Entries shown:
····················
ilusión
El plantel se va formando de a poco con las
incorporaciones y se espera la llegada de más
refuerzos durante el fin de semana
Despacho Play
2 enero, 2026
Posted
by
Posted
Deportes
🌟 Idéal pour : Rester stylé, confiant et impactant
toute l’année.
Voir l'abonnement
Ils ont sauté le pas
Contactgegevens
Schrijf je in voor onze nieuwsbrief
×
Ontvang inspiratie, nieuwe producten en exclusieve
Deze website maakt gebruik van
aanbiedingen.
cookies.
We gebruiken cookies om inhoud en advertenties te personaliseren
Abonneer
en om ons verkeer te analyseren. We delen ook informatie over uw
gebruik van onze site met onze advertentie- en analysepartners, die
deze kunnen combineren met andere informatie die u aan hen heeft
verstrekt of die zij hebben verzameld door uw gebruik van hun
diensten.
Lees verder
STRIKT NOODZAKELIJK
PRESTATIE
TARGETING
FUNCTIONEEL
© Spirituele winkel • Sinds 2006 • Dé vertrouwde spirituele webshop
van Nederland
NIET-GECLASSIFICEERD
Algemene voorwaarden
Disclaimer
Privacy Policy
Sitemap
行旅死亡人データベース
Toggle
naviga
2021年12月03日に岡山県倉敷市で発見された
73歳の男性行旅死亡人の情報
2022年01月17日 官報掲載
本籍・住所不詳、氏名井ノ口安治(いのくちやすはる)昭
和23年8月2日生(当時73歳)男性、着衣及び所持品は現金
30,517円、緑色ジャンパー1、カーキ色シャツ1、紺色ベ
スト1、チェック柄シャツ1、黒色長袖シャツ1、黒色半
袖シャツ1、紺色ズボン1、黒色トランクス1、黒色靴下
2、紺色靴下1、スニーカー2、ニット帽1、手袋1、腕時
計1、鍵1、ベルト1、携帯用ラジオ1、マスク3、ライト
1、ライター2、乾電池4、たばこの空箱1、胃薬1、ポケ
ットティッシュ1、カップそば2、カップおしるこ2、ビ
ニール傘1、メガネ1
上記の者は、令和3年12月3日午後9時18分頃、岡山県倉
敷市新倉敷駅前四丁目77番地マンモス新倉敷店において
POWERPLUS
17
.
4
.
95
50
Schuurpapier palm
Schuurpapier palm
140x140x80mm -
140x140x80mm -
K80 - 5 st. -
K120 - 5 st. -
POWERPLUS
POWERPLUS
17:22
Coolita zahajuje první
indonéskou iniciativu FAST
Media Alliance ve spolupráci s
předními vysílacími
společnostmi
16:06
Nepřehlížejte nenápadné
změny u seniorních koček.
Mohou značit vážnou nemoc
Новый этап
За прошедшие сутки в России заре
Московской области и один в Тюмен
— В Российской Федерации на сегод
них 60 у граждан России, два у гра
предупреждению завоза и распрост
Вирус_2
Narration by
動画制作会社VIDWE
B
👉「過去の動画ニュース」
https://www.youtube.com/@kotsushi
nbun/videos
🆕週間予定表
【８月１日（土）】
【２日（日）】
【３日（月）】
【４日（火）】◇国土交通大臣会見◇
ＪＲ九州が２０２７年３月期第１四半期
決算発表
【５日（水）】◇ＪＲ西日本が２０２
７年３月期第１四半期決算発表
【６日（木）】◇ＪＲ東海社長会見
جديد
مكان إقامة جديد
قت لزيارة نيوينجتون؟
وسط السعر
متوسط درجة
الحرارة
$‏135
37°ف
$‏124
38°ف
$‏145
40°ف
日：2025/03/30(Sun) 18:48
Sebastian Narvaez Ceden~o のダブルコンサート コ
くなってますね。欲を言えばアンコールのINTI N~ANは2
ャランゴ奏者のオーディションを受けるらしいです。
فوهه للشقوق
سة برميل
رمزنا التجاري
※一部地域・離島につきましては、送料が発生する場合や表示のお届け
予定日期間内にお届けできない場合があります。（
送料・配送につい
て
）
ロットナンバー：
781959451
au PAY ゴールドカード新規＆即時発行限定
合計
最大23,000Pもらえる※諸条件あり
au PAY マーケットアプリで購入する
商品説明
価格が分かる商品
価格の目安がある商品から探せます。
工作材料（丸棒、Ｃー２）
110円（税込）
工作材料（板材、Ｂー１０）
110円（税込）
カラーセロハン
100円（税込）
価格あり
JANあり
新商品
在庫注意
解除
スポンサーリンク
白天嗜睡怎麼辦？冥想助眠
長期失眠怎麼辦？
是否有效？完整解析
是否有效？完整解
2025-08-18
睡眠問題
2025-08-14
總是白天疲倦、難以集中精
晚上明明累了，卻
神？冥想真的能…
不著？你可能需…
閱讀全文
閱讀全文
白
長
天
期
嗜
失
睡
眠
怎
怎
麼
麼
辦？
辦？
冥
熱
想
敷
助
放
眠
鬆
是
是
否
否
····················
What is required: The whole of the material above should be written out again, exactly.

Response below:
ilusión
El plantel se va formando de a poco con las
incorporaciones y se espera la llegada de más
refuerzos durante el fin de semana
Despacho Play
2 enero, 2026
Posted
by
Posted
Deportes
🌟 Idéal pour : Rester stylé, confiant et impactant
toute l’année.
Voir l'abonnement
Ils ont sauté le pas
Contactgegevens
Schrijf je in voor onze nieuwsbrief
×
Ontvang inspiratie, nieuwe producten en exclusieve
Deze website maakt gebruik van
aanbiedingen.
cookies.
We gebruiken cookies om inhoud en advertenties te personaliseren
Abonneer
en om ons verkeer te analyseren. We delen ook informatie over uw
gebruik van onze site met onze advertentie- en analysepartners, die
deze kunnen combineren met andere informatie die u aan hen heeft
verstrekt of die zij hebben verzameld door uw gebruik van hun
diensten.
Lees verder
STRIKT NOODZAKELIJK
PRESTATIE
TARGETING
FUNCTIONEEL
© Spirituele winkel • Sinds 2006 • Dé vertrouwde spirituele webshop
van Nederland
NIET-GECLASSIFICEERD
Algemene voorwaarden
Disclaimer
Privacy Policy
Sitemap
行旅死亡人データベース
Toggle
naviga
2021年12月03日に岡山県倉敷市で発見された
73歳の男性行旅死亡人の情報
2022年01月17日 官報掲載
本籍・住所不詳、氏名井ノ口安治(いのくちやすはる)昭
和23年8月2日生(当時73歳)男性、着衣及び所持品は現金
30,517円、緑色ジャンパー1、カーキ色シャツ1、紺色ベ
スト1、チェック柄シャツ1、黒色長袖シャツ1、黒色半
袖シャツ1、紺色ズボン1、黒色トランクス1、黒色靴下
2、紺色靴下1、スニーカー2、ニット帽1、手袋1、腕時
計1、鍵1、ベルト1、携帯用ラジオ1、マスク3、ライト
1、ライター2、乾電池4、たばこの空箱1、胃薬1、ポケ
ットティッシュ1、カップそば2、カップおしるこ2、ビ
ニール傘1、メガネ1
上記の者は、令和3年12月3日午後9時18分頃、岡山県倉
敷市新倉敷駅前四丁目77番地マンモス新倉敷店において
POWERPLUS
17
.
4
.
95
50
Schuurpapier palm
Schuurpapier palm
140x140x80mm -
140x140x80mm -
K80 - 5 st. -
K120 - 5 st. -
POWERPLUS
POWERPLUS
17:22
Coolita zahajuje první
indonéskou iniciativu FAST
Media Alliance ve spolupráci s
předními vysílacími
společnostmi
16:06
Nepřehlížejte nenápadné
změny u seniorních koček.
Mohou značit vážnou nemoc
Новый этап
За прошедшие сутки в России заре
Московской области и один в Тюмен
— В Российской Федерации на сегод
них 60 у граждан России, два у гра
предупреждению завоза и распрост
Вирус_2
Narration by
動画制作会社VIDWE
B
👉「過去の動画ニュース」
https://www.youtube.com/@kotsushi
nbun/videos
🆕週間予定表
【８月１日（土）】
【２日（日）】
【３日（月）】
【４日（火）】◇国土交通大臣会見◇
ＪＲ九州が２０２７年３月期第１四半期
決算発表
【５日（水）】◇ＪＲ西日本が２０２
７年３月期第１四半期決算発表
【６日（木）】◇ＪＲ東海社長会見
جديد
مكان إقامة جديد
قت لزيارة نيوينجتون؟
وسط السعر
متوسط درجة
الحرارة
$‏135
37°ف
$‏124
38°ف
$‏145
40°ف
日：2025/03/30(Sun) 18:48
Sebastian Narvaez Ceden~o のダブルコンサート コ
くなってますね。欲を言えばアンコールのINTI N~ANは2
ャランゴ奏者のオーディションを受けるらしいです。
فوهه للشقوق
سة برميل
رمزنا التجاري
※一部地域・離島につきましては、送料が発生する場合や表示のお届け
予定日期間内にお届けできない場合があります。（
送料・配送につい
て
）
ロットナンバー：
781959451
au PAY ゴールドカード新規＆即時発行限定
合計
最大23,000Pもらえる※諸条件あり
au PAY マーケットアプリで購入する
商品説明
価格が分かる商品
価格の目安がある商品から探せます。
工作材料（丸棒、Ｃー２）
110円（税込）
工作材料（板材、Ｂー１０）
110円（税込）
カラーセロハン
100円（税込）
価格あり
JANあり
新商品
在庫注意
解除
スポンサーリンク
白天嗜睡怎麼辦？冥想助眠
長期失眠怎麼辦？
是否有效？完整解析
是否有效？完整解
2025-08-18
睡眠問題
2025-08-14
總是白天疲倦、難以集中精
晚上明明累了，卻
神？冥想真的能…
不著？你可能需…
閱讀全文
閱讀全文
白
長
天
期
嗜
失
睡
眠
怎
怎
麼
麼
辦？
辦？
冥
熱
想
敷
助
放
眠
鬆
是
是
否
否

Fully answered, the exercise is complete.